Ombudsman Tanggapi Surat Keberatan KPK
Berita Baru, Jakarta – Komisi Pemberantasan Korupsi (KPK) menyatakan keberatan atas Laporan Akhir Hasil Pemeriksaan (LAHP) Ombudsman RI mengenai proses alih status pegawai menjadi aparatur sipil negara (ASN) melalui tes wawasan kebangsaan (TWK).
Menanggapi hal tersebut, Ombudsman menyebut keberatan yang diajukan KPK adalah hak prosedural dari KPK dan BKN sebagai pihak terlapor yang memang ruangnya disiapkan oleh Ombudsman.
“Ombudsman menyiapkan ini dalam rangka mendapatkan tanggapan dari para pihak. Tetapi penting untuk segera kami tegaskan bahwa mekanisme keberatan ini tidak boleh dimaknai seperti halnya di pengadilan sebagai mikanisme banding,” kata Robert Na Endi Jaweng, Selasa (31/8).
Hal itu ia nyatakan dalam kanal Youtube Ombudsman RI dengan tajuk #OmbudsmanBicara Tanggapi Surat Keberatan KPK atas Tindakan Korektif yang Dikeluarkan Ombudsman RI.
“Jadi KPK dan BKN boleh menggunakan hak prosedural mereka, tetapi Ombudsman punya otoritas yang sangat penuh untuk kemudian menyikapi dan menanggapi surat keberatan yang ada,” ungkap Robert.
Lebih lanjut Robert menuturkan, setelah masuknya keberatan dari KPK maupun BKN Ombudsman sedang menyiapkan tahapan akhir. “Seperti halnya mekanisme di organisasi ini, kalau tindakan korektif yang kita sampaikan di laporan akhir itu tidak ditanggapi,” tambahnya.
“Maka ombudsman akan masuk ke proses penyusunan rekomendasi. Dan rekomendasi ini adalah putusan. Tahapan sekarang kita sedang menyusus rekomendasi dan hasilnya nanti kita akan keluarga dalam waktu yang dekat,” kata Robert.
Robert menjelaskan, sebagai suatu putusan, rekomendasi Ombudsman nantinya harus dipandang sebagai produk hukum.
“Pertama karena memang dikeluarkan atau diterbitkan oleh lembaga yang dibentuk berdasarkan peraturan perundang-undangan.

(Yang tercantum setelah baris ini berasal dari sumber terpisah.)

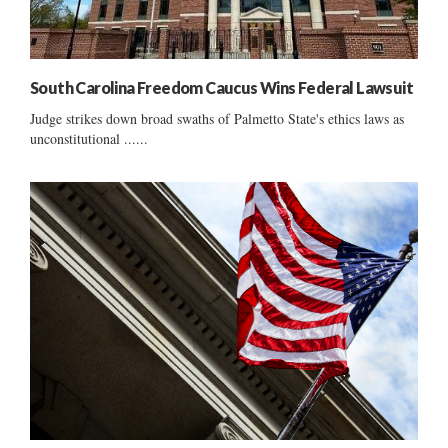
South Carolina Freedom Caucus Wins Federal Lawsuit
Judge strikes down broad swaths of Palmetto State's ethics laws as
unconstitutional ......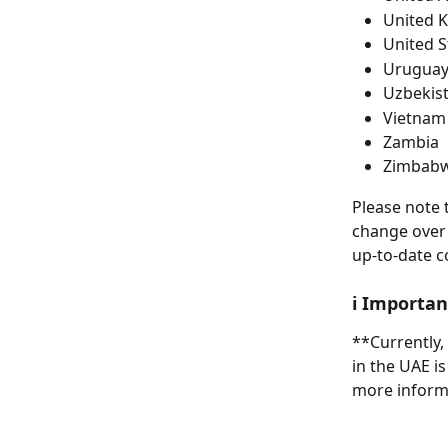
United 
United S
Urugua
Uzbekis
Vietnam
Zambia
Zimbab
Please note t
change over t
up-to-date c
ℹ️ Importa
**Currently,
in the UAE is
more inform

Ombudsman dibentuk oleh suatu Undang-undang yang sangat kuat, undang-undang 37,” ujarnya.
Kedua, lanjut Robert, karena isi rekomendasi soal pernyataan kesalahan dan soal sanksi. “Tentu kalau sudah bicara dua norma itu sifatnya mengikat, sesuatu yang sifatnya wajib. Dan dalam konteks hukum, segala hal yang sifatnya mengikat, segala hal yang sifatnya wajib itu harus dipandang, dilihat sebagai produk hukum,” imbuhnya.
Menurut Robert, harapan terbaik masalah tersebut selesai atau berhenti di KPK dan BKN. Namun apabila kedua instansi tersebut tidak memiliki iktikat baik menindaklanjuti tindakan korektif yang ada, Ombudsman menaruh harapan besar Presiden Jokowi dapat menyelesaikannya.
“Karena ini adalah isu kepegawaian, kita tahu Presiden adalah pemegang kekuasaan tertinggi pembinaan kepegaiwan atau pembinaan ASN sebagai PPK, maka jika PPK yang ada di BKN, PPK yang ada KPK, maupun kementerian atau lembaga dan Pemda itu tidak menjalankan apa yang menjadi rekomendasi Ombudsman, maka Presiden sebagai pemegang kekuasaan tertinggi pembinaan kepegawaian itu bisa mengambil alih bisa take over kewenangan yang ada pada PPK di KPK,” tegasnya.
Karena pada prinsipnya, tuturnya, yang ada di PPK dan KPK itu hasil kewenangan Presiden. Ini sebenarnya dorongan Ombudsman yang pada kahirnya Presiden, sesuai laporan akhir sudah menyarankan saran perbaikan.
“Presiden diharapakan dan kita sangat berharap untuk memperhatikan saran ini. Dan mudah-mudahan menjadikan saran dari ombudsman sebagai dasar bagi presiden untuk mengambil keputusan, mengambil tindakan lebih lanjut,” tukas Robert.